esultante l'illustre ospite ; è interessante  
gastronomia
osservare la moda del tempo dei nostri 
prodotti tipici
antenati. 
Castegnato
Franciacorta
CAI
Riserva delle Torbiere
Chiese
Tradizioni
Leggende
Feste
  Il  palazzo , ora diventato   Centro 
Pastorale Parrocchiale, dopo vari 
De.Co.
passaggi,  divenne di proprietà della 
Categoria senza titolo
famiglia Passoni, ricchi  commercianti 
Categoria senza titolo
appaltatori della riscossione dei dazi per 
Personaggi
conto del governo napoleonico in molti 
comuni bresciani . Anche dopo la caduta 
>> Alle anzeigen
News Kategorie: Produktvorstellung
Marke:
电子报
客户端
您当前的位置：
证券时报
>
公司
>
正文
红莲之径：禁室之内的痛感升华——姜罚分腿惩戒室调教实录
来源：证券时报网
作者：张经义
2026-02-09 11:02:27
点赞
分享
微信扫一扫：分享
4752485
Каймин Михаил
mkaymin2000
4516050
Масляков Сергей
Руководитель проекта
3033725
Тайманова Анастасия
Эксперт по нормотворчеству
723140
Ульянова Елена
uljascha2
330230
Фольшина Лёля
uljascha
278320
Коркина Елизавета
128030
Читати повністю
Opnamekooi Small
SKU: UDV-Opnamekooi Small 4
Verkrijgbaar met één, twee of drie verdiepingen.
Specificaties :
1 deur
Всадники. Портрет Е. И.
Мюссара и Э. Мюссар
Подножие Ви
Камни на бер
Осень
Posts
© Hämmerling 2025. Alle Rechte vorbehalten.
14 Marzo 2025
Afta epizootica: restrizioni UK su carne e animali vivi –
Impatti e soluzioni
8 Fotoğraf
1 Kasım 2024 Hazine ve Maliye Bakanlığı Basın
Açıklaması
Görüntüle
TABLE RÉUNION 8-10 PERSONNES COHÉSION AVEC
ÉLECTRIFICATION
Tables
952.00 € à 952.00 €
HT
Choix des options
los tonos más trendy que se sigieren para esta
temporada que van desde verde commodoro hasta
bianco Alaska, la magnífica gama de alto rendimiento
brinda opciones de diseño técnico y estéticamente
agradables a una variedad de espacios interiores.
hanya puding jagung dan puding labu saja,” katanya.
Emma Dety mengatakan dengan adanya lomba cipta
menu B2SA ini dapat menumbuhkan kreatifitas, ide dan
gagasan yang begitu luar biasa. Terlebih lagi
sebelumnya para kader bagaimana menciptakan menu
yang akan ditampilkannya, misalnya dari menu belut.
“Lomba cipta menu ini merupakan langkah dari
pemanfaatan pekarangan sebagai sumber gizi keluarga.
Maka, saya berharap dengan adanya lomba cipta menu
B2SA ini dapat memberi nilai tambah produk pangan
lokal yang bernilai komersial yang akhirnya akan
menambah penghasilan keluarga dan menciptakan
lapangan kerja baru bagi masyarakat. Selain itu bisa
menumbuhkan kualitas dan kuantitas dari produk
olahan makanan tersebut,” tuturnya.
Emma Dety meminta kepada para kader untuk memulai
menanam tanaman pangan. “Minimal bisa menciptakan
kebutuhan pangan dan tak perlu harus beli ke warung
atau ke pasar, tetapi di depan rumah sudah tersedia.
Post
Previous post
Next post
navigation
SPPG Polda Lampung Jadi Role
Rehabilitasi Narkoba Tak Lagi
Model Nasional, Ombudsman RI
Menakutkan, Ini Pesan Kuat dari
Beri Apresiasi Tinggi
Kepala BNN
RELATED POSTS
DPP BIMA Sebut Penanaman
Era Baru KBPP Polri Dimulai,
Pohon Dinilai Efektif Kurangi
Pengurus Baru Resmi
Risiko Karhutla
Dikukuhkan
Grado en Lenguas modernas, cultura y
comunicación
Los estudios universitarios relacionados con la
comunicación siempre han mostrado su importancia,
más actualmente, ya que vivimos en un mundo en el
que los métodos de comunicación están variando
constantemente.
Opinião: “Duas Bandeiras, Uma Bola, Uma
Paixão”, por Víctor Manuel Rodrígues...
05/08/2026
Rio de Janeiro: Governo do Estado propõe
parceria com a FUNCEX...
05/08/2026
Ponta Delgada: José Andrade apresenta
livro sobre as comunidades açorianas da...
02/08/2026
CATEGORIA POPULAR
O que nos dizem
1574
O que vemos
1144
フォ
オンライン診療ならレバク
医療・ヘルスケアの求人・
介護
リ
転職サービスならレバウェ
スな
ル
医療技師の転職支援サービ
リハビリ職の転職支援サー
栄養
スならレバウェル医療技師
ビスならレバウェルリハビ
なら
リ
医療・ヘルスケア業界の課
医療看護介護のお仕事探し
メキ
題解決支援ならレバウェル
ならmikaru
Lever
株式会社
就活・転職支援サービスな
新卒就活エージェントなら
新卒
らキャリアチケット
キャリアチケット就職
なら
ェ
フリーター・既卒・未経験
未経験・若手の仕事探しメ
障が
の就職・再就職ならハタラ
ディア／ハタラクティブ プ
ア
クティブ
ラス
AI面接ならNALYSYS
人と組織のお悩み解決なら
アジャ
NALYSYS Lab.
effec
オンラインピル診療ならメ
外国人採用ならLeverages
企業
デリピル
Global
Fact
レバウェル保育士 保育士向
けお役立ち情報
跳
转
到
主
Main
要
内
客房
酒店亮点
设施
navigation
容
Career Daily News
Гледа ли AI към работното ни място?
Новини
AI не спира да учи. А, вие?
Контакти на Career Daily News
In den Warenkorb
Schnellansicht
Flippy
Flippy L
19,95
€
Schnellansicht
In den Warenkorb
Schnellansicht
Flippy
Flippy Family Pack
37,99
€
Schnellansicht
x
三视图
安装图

=== What is being asked ===
Search the records line by line for the word "bisa" and copy every line where it appears.

=== Exercise answer ===
lapangan kerja baru bagi masyarakat. Selain itu bisa
menanam tanaman pangan. “Minimal bisa menciptakan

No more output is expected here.